What's wanted is a faithful retyping of every entry, pictures excluded.

- [Page-level text extractions]

########

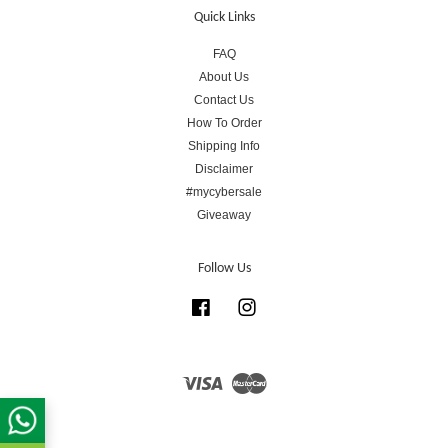
Quick Links
FAQ
About Us
Contact Us
How To Order
Shipping Info
Disclaimer
#mycybersale
Giveaway
Follow Us
Facebook
Instagram
Visa
Master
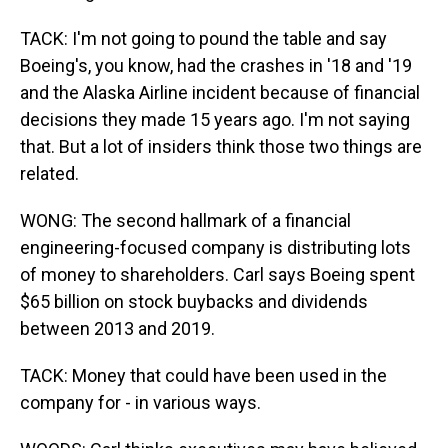
TACK: I'm not going to pound the table and say
Boeing's, you know, had the crashes in '18 and '19
and the Alaska Airline incident because of financial
decisions they made 15 years ago. I'm not saying
that. But a lot of insiders think those two things are
related.
WONG: The second hallmark of a financial
engineering-focused company is distributing lots
of money to shareholders. Carl says Boeing spent
$65 billion on stock buybacks and dividends
between 2013 and 2019.
TACK: Money that could have been used in the
company for - in various ways.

########

- [WRITTEN ANSWER]
Quick Links
FAQ
About Us
Contact Us
How To Order
Shipping Info
Disclaimer
#mycybersale
Giveaway
Follow Us
Facebook
Instagram
Visa
Master
TACK: I'm not going to pound the table and say
Boeing's, you know, had the crashes in '18 and '19
and the Alaska Airline incident because of financial
decisions they made 15 years ago. I'm not saying
that. But a lot of insiders think those two things are
related.
WONG: The second hallmark of a financial
engineering-focused company is distributing lots
of money to shareholders. Carl says Boeing spent
$65 billion on stock buybacks and dividends
between 2013 and 2019.
TACK: Money that could have been used in the
company for - in various ways.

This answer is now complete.